|M.Sc Student||Kushnir Oded|
|Subject||The Effect of Environmental Changes on the Epigenetic|
Machinery of Entamoeba histolytica
|Department||Department of Medicine||Supervisor||Professor Serge Ankri|
|Full Thesis text|
E.histolytica is an anaerobic parasitic protozoan that infects humans. As a result of the host cellular environment and immune system, E.histolytica is exposed to different environmental modifications, such as heat shock (HS), nitrosative and oxidative stresses. Our group found that the formation of m5C in E.histolytica is catalyzed by Ehmeth; a protein which belongs to the DNMT2 family. In E.histolytica there is a protein that interacts with some specific methylated sequences present in the parasite, like the RT LINE, it has been identified and further characterized. This protein (EhMLBP) is an important regulator of the parasite's virulence. The effect of environmental stresses on the DNA methylation/ methylated DNA recognition apparatus of the parasite were not addressed to date.
The DNA methylation status of the parasite following treatment with nitric oxide (NO), hydrogen peroxide (H2O2), HS and culture with E.coli O55 was investigated.
The LRRP gene (XM_644299) has been previously showed to be methylated and was used to track the changes that occur in the DNA of E.histolytica exposed to different stresses. The methylation level of LRRP and Actin in trophozoites treated with NO, H2O2 or HS was determined by D-HRMA. NO but not H2O2 or HS led to the demethylation of LRRP. In contrast, NO and HS were both able to induce the demethylation of Actin. After two months of recovery the methylation status of these genes returned to its original level. A preliminary result indicates that NO inhibits directly the Ehmeth activity. This maybe the mechanism that led to demethylation of LRRP in trophozoites treated with NO.
Growth of E.histolytica in presence of E.coli O55 for more than a year increased the overall DNA methylation of the parasite but didn't affect the methylation status of the LRRP gene.
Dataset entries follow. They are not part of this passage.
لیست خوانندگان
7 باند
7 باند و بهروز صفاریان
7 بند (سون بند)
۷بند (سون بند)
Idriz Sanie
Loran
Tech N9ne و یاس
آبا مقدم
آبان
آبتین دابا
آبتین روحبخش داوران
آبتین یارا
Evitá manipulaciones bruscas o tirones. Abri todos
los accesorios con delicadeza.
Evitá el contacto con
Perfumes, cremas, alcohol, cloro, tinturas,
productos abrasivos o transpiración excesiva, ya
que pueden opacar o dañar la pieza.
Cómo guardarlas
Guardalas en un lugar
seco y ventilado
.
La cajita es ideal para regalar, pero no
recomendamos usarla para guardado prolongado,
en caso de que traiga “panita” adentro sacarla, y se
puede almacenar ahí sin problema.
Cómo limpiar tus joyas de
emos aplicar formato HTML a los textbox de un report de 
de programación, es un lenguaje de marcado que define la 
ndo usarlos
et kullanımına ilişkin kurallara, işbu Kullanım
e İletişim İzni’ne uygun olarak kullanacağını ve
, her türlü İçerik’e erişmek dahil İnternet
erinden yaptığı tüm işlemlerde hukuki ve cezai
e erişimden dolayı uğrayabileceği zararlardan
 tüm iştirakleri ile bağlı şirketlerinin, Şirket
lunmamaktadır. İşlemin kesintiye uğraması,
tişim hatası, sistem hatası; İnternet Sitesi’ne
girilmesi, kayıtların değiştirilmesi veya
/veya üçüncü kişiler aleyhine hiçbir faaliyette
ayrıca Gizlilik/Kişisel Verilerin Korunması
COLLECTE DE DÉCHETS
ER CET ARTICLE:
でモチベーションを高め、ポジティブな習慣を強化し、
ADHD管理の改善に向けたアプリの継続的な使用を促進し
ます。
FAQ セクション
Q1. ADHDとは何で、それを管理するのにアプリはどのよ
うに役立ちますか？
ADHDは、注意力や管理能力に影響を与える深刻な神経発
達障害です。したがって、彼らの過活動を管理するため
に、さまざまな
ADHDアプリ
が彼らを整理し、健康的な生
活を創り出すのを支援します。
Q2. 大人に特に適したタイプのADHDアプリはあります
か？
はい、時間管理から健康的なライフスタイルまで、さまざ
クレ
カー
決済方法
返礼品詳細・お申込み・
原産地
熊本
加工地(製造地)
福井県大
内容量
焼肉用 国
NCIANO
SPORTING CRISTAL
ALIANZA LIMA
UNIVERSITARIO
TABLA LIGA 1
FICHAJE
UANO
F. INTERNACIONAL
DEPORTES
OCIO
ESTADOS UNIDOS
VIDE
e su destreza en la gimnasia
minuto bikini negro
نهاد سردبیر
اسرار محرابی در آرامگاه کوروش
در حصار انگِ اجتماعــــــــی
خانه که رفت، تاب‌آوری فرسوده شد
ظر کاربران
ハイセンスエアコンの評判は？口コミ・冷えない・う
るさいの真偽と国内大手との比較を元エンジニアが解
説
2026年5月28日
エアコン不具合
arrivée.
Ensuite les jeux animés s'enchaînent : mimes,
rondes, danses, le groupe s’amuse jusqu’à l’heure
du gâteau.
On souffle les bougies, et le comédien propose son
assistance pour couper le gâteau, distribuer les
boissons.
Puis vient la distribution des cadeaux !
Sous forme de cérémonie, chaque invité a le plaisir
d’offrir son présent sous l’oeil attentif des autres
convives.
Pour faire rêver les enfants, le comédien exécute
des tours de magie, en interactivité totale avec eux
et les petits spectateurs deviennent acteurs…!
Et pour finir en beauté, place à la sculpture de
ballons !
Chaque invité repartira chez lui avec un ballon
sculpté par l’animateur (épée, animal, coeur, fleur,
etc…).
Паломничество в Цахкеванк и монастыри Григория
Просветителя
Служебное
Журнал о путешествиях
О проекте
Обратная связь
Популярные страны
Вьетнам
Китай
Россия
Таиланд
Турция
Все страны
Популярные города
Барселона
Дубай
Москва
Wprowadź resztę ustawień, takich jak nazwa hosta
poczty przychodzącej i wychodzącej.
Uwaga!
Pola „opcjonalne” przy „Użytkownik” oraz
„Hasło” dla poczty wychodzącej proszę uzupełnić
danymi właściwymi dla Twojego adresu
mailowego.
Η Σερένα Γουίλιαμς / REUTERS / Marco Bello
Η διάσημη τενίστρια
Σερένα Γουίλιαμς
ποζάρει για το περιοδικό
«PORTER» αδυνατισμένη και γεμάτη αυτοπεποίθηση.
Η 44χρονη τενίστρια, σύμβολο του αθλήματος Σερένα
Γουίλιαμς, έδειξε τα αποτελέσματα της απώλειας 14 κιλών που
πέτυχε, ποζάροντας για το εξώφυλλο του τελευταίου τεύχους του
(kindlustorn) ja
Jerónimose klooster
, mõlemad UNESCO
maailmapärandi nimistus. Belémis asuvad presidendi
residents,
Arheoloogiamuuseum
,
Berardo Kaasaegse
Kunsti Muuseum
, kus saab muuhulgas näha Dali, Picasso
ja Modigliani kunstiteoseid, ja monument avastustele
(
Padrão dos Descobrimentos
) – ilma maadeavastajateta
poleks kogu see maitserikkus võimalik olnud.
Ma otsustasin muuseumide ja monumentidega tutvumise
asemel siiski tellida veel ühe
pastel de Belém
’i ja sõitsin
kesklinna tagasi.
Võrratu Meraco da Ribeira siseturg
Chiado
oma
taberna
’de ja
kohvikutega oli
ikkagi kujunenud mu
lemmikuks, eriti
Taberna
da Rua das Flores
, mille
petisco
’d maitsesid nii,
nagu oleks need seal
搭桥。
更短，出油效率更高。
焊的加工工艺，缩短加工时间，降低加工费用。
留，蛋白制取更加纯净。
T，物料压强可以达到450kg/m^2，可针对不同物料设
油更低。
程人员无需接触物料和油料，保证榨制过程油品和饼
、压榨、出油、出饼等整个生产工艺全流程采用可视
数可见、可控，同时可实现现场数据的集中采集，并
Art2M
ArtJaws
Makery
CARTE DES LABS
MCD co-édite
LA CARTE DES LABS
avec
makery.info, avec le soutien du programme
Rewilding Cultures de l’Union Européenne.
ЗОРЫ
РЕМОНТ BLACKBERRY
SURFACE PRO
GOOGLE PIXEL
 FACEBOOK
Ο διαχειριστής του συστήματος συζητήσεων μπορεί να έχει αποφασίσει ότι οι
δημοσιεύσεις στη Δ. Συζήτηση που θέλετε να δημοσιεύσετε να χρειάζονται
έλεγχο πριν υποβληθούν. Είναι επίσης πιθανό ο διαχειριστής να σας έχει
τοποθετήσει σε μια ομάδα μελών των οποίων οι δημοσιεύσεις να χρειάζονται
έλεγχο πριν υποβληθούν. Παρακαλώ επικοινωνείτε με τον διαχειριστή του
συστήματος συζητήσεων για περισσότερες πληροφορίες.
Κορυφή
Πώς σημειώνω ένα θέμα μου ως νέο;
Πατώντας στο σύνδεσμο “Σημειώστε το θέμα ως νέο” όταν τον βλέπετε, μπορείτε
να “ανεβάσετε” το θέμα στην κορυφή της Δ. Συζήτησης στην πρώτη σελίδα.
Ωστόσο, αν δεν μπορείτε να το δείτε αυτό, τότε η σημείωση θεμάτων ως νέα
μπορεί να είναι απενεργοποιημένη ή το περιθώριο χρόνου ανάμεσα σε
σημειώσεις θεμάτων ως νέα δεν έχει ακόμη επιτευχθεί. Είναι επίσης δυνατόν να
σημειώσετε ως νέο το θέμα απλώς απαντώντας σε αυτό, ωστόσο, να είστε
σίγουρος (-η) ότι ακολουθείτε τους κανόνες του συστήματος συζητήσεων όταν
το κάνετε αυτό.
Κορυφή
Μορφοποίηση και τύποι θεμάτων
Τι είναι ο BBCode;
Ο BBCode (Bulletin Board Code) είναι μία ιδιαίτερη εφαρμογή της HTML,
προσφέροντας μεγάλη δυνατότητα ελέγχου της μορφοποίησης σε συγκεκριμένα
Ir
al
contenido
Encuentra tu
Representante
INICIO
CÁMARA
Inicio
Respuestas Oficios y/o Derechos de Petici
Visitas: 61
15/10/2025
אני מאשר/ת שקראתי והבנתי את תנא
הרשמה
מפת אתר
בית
In addition, a bioinformatic study of EhMLBP using a novel homology method (HHpred) was performed. This bioinformatic analysis revealed the presence of a heat shock domain in EhMLBP suggesting a role of this protein during heat shock. I found that EhMLBP has an even distribution within the nucleus in trophozoites overexpressing EhMLBP. The same distribution was also observed in trophozoites following heat shock. Finally, I observed that constitutive over-expression of EhMLBP protects trophozoites against heat shock.
In summary this work indicates that DNA methylation is modulated by environmental stresses in E.histolytica. In addition, EhMLBP has a decisive role in the defense of the parasite against HS.